§ **Task requirements**
Print the entries below again exactly as they stand, but skip any picture.

§ **Records for this exercise**
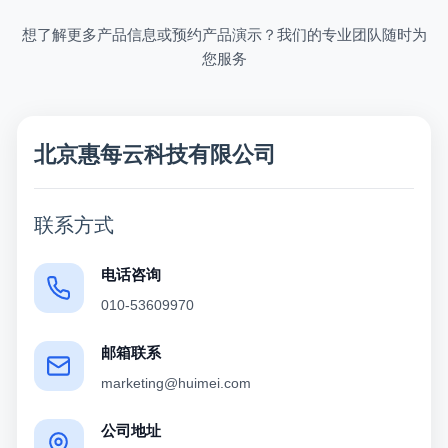
想了解更多产品信息或预约产品演示？我们的专业团队随时为
您服务
北京惠每云科技有限公司
联系方式
电话咨询
010-53609970
邮箱联系
marketing@huimei.com
公司地址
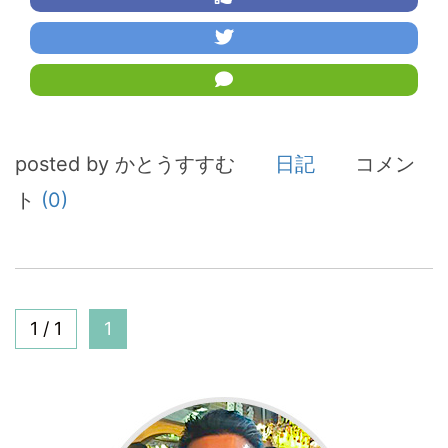
posted by かとうすすむ
日記
コメン
ト
(0)
1 / 1
1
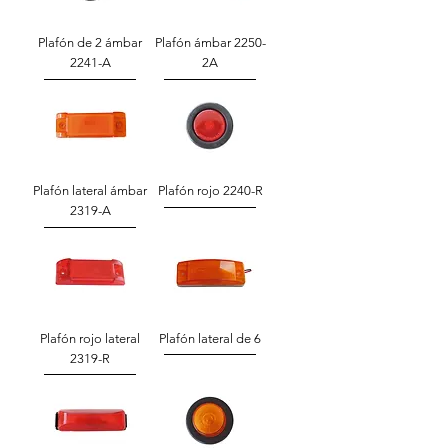
Plafón de 2 ámbar
Plafón ámbar 2250-
2241-A
2A
Plafón lateral ámbar
Plafón rojo 2240-R
2319-A
Plafón rojo lateral
Plafón lateral de 6
2319-R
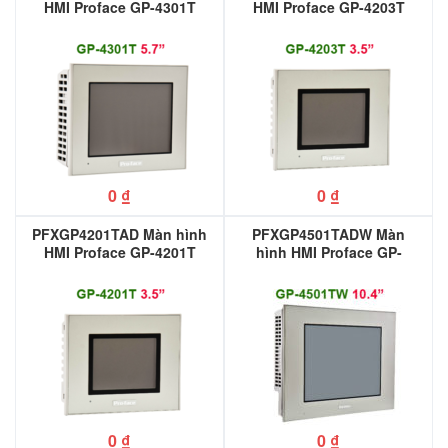
HMI Proface GP-4301T
HMI Proface GP-4203T
5.7”
0
₫
0
₫
PFXGP4201TAD Màn hình
PFXGP4501TADW Màn
HMI Proface GP-4201T
hình HMI Proface GP-
4501TW 10”
0
₫
0
₫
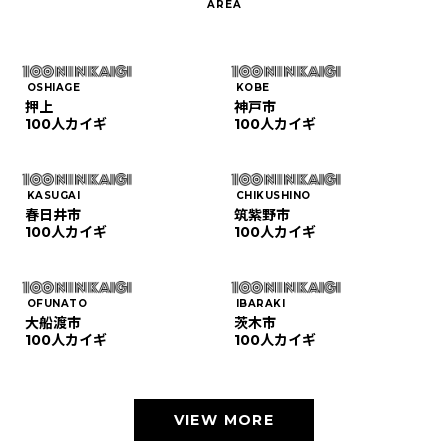
OSHIAGE
KOBE
押上
神戸市
100人カイギ
100人カイギ
KASUGAI
CHIKUSHINO
春日井市
筑紫野市
100人カイギ
100人カイギ
OFUNATO
IBARAKI
大船渡市
茨木市
100人カイギ
100人カイギ
VIEW MORE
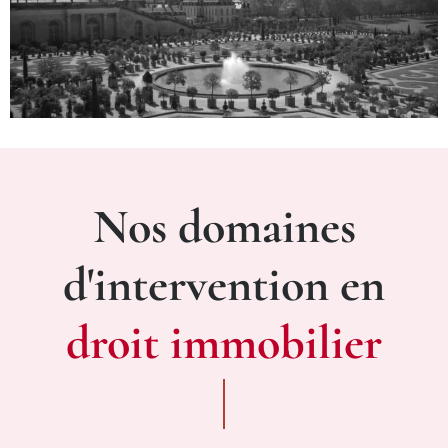
Nos domaines
d'intervention en
droit immobilier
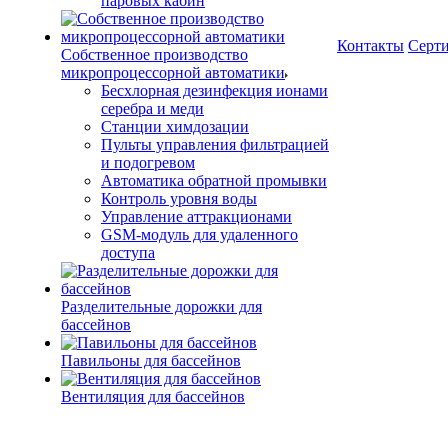
паровых кабин
Контакты
Серт
Собственное производство
микропроцессорной автоматики
Беcхлорная дезинфекция ионами
серебра и меди
Станции химдозации
Пульты управления фильтрацией
и подогревом
Автоматика обратной промывки
Контроль уровня воды
Управление аттракционами
GSM-модуль для удаленного
доступа
Разделительные дорожки для
бассейнов
Павильоны для бассейнов
Вентиляция для бассейнов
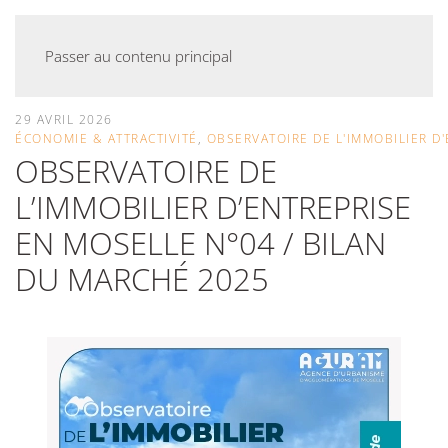
Passer au contenu principal
29 AVRIL 2026
ÉCONOMIE & ATTRACTIVITÉ
,
OBSERVATOIRE DE L'IMMOBILIER D
OBSERVATOIRE DE
L’IMMOBILIER D’ENTREPRISE
EN MOSELLE N°04 / BILAN
DU MARCHÉ 2025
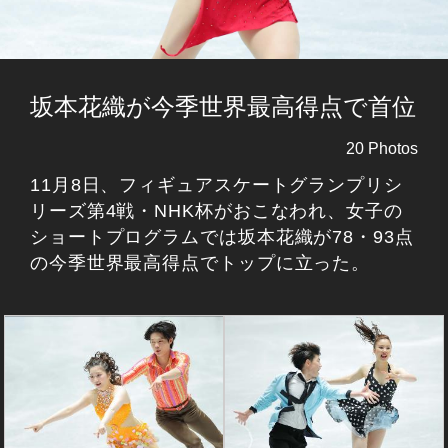
坂本花織が今季世界最高得点で首位
20 Photos
11月8日、フィギュアスケートグランプリシ
リーズ第4戦・NHK杯がおこなわれ、女子の
ショートプログラムでは坂本花織が78・93点
の今季世界最高得点でトップに立った。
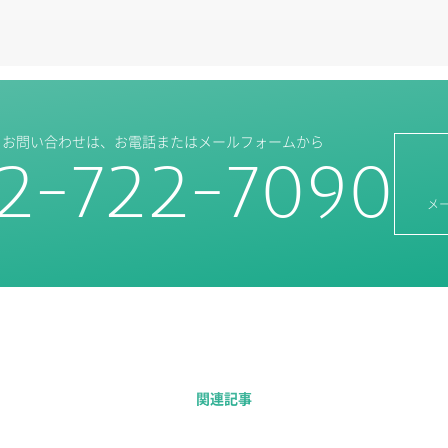
・お問い合わせは、
お電話またはメールフォームから
2-722-7090
メ
関連記事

§ **Exercise response**
想了解更多产品信息或预约产品演示？我们的专业团队随时为
您服务
北京惠每云科技有限公司
联系方式
电话咨询
010-53609970
邮箱联系
marketing@huimei.com
公司地址
posted by かとうすすむ
日記
コメン
ト
(0)
1 / 1
1
Plafón de 2 ámbar
Plafón ámbar 2250-
2241-A
2A
Plafón lateral ámbar
Plafón rojo 2240-R
2319-A
Plafón rojo lateral
Plafón lateral de 6
2319-R
HMI Proface GP-4301T
HMI Proface GP-4203T
5.7”
0
₫
0
₫
PFXGP4201TAD Màn hình
PFXGP4501TADW Màn
HMI Proface GP-4201T
hình HMI Proface GP-
4501TW 10”
0
₫
0
₫
OSHIAGE
KOBE
押上
神戸市
100人カイギ
100人カイギ
KASUGAI
CHIKUSHINO
春日井市
筑紫野市
100人カイギ
100人カイギ
OFUNATO
IBARAKI
大船渡市
茨木市
100人カイギ
100人カイギ
VIEW MORE
Nos domaines
d'intervention en
droit immobilier
паровых кабин
Контакты
Серт
Собственное производство
микропроцессорной автоматики
Беcхлорная дезинфекция ионами
серебра и меди
Станции химдозации
Пульты управления фильтрацией
и подогревом
Автоматика обратной промывки
Контроль уровня воды
Управление аттракционами
GSM-модуль для удаленного
доступа
Разделительные дорожки для
бассейнов
Павильоны для бассейнов
Вентиляция для бассейнов
Passer au contenu principal
29 AVRIL 2026
ÉCONOMIE & ATTRACTIVITÉ
,
OBSERVATOIRE DE L'IMMOBILIER D
OBSERVATOIRE DE
L’IMMOBILIER D’ENTREPRISE
EN MOSELLE N°04 / BILAN
DU MARCHÉ 2025
坂本花織が今季世界最高得点で首位
20 Photos
11月8日、フィギュアスケートグランプリシ
リーズ第4戦・NHK杯がおこなわれ、女子の
ショートプログラムでは坂本花織が78・93点
の今季世界最高得点でトップに立った。
・お問い合わせは、
お電話またはメールフォームから
2-722-7090
メ
関連記事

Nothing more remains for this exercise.